Чем полезным можно заняться в несколько свободных часов? Правильно, править статью о Зиновьеве. Жаль, что тема "Большого террора" останется почти не раскрытой. Хотя, интересно рассмотреть обоснованность прозвучавших в 1930-е годы политических обвинений.
Какие обвинения? Например, на Первом Московском процессе в августе 1936 года Зиновьеву и прочим вменялось создание антисоветской организации со всеми вытекающими. Мол, официально он "разоружился перед партией", а на практике продолжил двурушничество и клеветнические измышления. А своего многолетнего секретаря Б. В. Богдана, согласно следствию, зиновьевцы вообще убили (в реальности он совершил суицид).
Ещё летом 1928 года, когда Зиновьев уже прекратил оппозиционную борьбу, он стремился получать информацию о происходящем в верхних эшелонах власти. Странно, если бы нет - бывших политиков не бывает. Одним из каналов и стал Богдан. Личные контакты с "зиновьевцами" Григорий Евсеевич и правда держал, они относительно регулярно общались. Даже возникла идея встречи, но Богдан кое-что написал:
«Очень хорошо, что Вы не приехали. В Москве собралось значительное число наших товарищей. Кроме известных уже Вам, звонили мне Залуцкий, Баташев и еще кто-то назвавшийся приезжим. Рыковцы и ГПУ изобразили бы это конференцией. Посылать ли кого-либо из них к Вам? Или кроме Еремеича никого не надо?

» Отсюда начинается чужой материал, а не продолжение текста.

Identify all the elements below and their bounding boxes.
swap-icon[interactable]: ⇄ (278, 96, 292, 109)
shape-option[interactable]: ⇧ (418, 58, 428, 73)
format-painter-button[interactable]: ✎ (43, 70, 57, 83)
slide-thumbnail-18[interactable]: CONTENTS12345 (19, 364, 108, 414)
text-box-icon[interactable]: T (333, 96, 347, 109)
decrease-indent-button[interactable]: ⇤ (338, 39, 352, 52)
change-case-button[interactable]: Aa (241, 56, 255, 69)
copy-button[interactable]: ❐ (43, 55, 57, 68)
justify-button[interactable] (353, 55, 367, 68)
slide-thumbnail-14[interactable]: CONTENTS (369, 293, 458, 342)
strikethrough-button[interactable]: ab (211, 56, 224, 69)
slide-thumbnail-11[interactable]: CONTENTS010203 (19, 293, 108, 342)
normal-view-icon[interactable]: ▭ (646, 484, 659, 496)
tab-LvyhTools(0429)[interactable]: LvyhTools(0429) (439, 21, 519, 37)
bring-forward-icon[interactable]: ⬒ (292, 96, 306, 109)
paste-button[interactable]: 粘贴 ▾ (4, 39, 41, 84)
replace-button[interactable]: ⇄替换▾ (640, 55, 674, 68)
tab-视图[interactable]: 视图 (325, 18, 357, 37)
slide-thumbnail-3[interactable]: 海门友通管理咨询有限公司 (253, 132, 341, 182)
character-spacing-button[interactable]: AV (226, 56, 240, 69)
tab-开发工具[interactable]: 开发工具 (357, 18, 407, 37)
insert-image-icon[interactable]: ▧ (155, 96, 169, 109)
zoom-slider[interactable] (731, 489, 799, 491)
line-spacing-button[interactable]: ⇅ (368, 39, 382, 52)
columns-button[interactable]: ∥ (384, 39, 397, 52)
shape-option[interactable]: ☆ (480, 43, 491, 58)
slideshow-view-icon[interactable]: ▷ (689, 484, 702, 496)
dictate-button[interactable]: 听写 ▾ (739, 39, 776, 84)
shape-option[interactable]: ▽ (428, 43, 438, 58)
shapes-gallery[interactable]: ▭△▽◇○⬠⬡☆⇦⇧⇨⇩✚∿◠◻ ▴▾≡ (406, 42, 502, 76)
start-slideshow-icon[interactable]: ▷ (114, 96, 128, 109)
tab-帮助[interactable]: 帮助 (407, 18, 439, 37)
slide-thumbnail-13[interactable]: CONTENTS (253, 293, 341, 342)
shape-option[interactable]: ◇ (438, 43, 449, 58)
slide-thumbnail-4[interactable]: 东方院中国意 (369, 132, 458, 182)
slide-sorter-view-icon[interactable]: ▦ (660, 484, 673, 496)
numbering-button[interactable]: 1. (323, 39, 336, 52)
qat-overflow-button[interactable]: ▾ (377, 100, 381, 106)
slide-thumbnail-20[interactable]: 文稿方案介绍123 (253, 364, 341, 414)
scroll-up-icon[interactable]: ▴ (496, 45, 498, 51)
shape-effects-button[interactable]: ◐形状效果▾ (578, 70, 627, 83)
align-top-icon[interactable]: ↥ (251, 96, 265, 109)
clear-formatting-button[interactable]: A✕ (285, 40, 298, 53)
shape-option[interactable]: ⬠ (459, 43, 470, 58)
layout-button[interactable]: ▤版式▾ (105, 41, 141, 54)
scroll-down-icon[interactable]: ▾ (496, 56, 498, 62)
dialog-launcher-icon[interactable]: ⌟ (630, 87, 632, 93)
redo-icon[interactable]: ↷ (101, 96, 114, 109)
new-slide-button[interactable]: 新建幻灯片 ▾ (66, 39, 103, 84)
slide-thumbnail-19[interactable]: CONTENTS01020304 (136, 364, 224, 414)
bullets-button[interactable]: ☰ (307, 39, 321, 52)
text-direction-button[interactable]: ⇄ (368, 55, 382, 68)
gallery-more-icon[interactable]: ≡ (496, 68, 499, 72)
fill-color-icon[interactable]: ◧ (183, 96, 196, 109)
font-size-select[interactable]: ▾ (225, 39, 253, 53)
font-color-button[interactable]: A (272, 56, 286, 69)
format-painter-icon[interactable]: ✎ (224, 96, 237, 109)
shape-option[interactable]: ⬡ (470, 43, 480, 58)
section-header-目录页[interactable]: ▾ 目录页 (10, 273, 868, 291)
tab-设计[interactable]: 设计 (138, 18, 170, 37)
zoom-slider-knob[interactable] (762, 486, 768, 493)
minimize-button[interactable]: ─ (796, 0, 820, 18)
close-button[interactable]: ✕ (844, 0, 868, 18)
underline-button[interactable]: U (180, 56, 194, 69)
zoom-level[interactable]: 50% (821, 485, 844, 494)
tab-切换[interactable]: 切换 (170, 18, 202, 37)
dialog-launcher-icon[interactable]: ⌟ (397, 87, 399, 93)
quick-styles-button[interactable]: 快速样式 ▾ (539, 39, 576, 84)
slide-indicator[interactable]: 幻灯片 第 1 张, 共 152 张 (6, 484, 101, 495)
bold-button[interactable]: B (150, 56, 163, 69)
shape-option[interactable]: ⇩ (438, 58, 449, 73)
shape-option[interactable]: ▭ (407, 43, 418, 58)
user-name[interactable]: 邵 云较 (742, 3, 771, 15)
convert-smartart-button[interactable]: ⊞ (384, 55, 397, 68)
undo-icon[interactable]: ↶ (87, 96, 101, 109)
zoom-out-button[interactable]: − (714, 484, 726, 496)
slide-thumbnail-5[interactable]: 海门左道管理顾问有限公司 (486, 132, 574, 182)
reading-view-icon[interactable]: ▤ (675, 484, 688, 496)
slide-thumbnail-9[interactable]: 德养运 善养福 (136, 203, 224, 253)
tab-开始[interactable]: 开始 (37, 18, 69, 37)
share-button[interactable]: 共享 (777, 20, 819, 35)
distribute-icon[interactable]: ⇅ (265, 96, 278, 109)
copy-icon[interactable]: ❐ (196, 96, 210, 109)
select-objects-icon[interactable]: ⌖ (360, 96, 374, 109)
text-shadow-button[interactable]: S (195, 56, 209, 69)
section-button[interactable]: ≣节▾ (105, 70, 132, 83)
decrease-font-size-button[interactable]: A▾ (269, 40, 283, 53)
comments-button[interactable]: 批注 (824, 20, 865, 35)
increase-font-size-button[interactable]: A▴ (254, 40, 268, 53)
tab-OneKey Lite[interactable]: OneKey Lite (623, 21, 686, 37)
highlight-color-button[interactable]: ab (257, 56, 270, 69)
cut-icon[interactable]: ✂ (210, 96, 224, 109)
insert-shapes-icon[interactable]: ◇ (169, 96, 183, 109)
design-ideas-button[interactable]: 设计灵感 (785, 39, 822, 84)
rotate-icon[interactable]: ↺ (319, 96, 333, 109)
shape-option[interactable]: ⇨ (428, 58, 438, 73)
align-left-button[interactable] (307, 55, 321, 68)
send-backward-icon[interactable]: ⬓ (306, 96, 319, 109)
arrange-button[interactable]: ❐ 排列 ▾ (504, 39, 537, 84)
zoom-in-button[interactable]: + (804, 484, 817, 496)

» (РГАСПИ. Ф. 324. Оп. 2. Д. 76. Л. 39).
Интересно, что "рыковцы" здесь ещё идут совместно с ГПУ, т. е. пока борьба сталинцев и "правых" в ЦК не отобразилась в риторике. Под "Еремеичем" скрывается один из бывших главных зиновьевских работников в Ленинграде Григорий Еремеевич Евдокимов. Он, кстати, сидел в августе 1936 г. на скамье подсудимых вместе с Зиновьевым. Залуцкий - тоже из ленинградцев. Так что ядро будущей "антисоветской террористической группы" имело место быть.
Но Богдан поставил один важный вопрос: а можно ли это считать преступлением? Является ли частная беседа бывших уже оппозиционеров однозначным организационным собранием с целью свержения? Богдан считал, что власти изобразили бы это именно так (в августе 1936-го и изобразили). Однако, насколько это правильно, учитывая, что у данных людей до этого была реальная возможность создать вторую подпольную партию - и все как один отказались даже от такой мысли?
Короче, проблема обвинений на московских процессах не сколько в фактической стороне дела. Эти встречи во многом были, на них велись разговоры. Вопрос больше в квалификации деяний. Можно ли расстреливать за частные, пусть даже политические, разговоры? Является ли преступным даже маленькое несогласие с линией партии? Вот что надо вынести из т.н. "Большого террора".